--- EXTRACTED MATERIAL ---

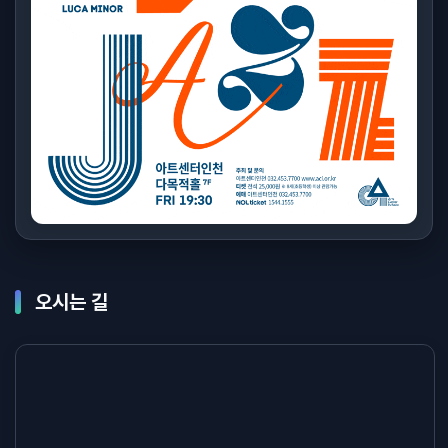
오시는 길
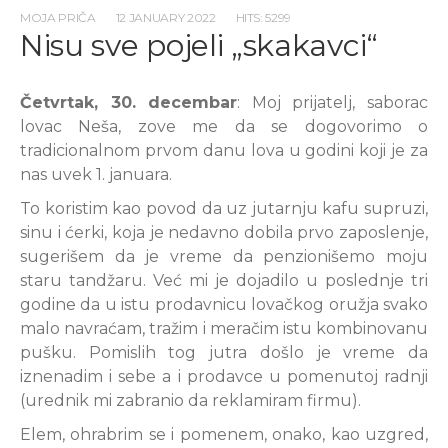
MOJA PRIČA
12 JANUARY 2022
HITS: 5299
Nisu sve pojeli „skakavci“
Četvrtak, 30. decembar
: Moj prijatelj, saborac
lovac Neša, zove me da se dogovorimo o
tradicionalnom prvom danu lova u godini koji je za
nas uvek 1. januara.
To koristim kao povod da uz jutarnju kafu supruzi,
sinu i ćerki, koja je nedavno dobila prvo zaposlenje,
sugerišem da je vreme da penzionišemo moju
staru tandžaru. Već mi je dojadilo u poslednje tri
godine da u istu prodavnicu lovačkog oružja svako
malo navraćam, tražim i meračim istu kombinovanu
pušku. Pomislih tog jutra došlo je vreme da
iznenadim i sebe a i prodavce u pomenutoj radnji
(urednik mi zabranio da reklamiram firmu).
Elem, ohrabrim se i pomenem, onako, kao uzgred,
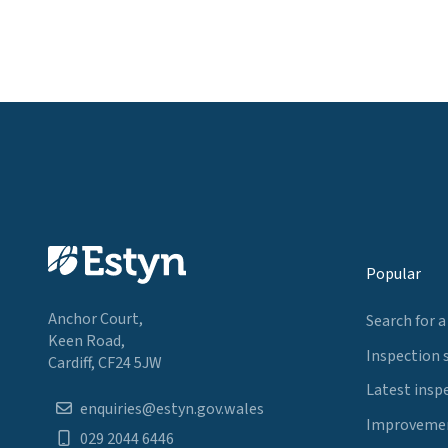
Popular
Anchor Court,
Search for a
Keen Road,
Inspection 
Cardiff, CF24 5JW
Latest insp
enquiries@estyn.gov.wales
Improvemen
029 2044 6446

---
--- EXTRACTED MATERIAL ---

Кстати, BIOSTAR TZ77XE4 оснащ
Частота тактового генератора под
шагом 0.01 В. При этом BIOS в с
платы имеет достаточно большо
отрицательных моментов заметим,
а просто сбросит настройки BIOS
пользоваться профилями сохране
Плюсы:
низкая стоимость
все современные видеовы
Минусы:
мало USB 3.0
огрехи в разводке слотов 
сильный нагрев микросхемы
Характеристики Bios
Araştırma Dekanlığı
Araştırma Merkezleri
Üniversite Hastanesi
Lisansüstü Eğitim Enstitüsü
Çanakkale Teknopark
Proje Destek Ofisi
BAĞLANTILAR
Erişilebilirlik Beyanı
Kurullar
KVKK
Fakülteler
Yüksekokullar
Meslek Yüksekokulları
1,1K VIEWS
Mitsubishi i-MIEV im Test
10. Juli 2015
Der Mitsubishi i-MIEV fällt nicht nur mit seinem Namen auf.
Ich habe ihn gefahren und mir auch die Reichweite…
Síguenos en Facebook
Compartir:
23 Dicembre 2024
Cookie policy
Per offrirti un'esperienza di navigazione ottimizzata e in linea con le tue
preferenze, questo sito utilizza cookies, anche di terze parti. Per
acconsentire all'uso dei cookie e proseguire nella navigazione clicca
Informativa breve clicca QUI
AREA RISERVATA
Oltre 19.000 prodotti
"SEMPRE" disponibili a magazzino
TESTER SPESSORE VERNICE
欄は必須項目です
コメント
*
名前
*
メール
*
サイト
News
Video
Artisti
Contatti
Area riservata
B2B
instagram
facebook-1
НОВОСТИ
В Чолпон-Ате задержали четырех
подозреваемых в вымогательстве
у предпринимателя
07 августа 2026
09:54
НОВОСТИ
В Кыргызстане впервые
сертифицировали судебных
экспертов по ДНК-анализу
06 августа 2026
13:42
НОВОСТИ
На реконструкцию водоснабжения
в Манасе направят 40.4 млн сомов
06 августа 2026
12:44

---
--- EXTRACTED MATERIAL ---

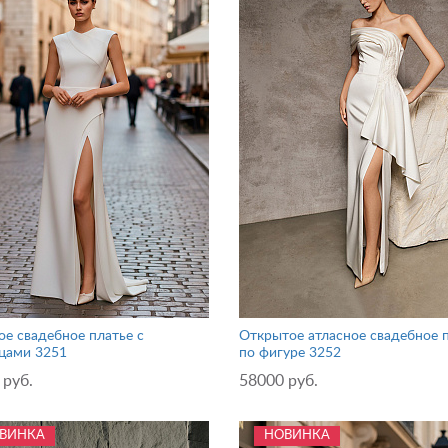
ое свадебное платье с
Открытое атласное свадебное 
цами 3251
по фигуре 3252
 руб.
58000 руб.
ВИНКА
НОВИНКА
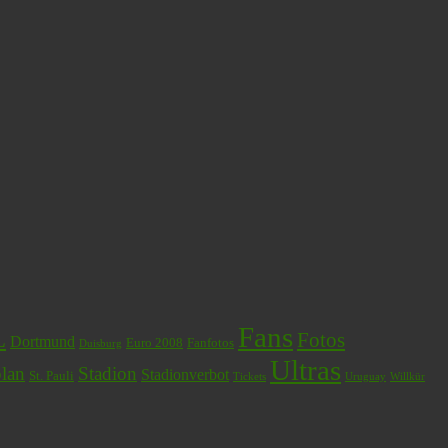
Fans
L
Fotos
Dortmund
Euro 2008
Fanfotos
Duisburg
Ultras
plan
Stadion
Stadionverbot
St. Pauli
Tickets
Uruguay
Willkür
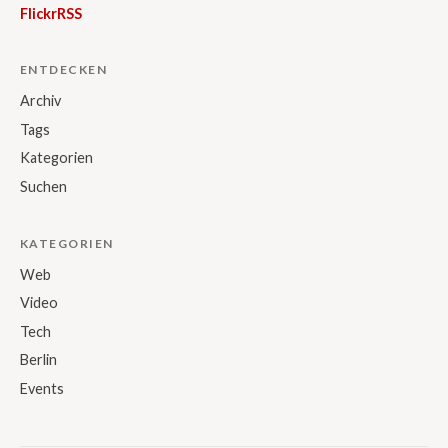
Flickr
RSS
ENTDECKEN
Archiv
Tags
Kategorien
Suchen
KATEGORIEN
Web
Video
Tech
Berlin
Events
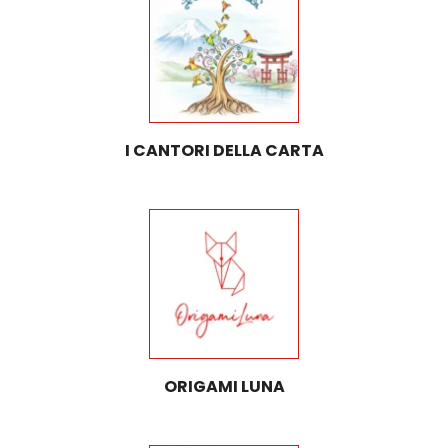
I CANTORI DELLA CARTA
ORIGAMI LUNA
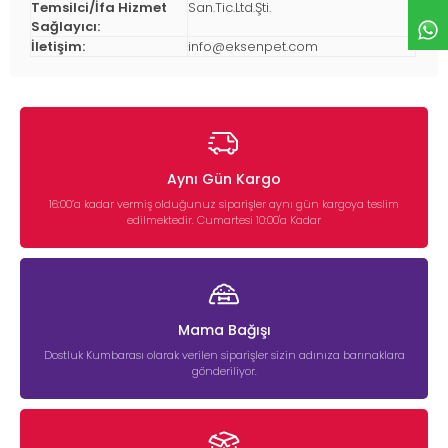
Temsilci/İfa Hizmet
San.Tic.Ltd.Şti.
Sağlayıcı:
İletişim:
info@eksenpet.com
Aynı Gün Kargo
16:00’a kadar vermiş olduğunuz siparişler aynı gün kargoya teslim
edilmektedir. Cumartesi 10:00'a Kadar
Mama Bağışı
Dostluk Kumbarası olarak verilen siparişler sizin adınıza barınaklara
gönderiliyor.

---

WORK TASK: The lines in the entries above that carry the word "Araştırma" must be copied.

TASK RESULT:
Araştırma Dekanlığı
Araştırma Merkezleri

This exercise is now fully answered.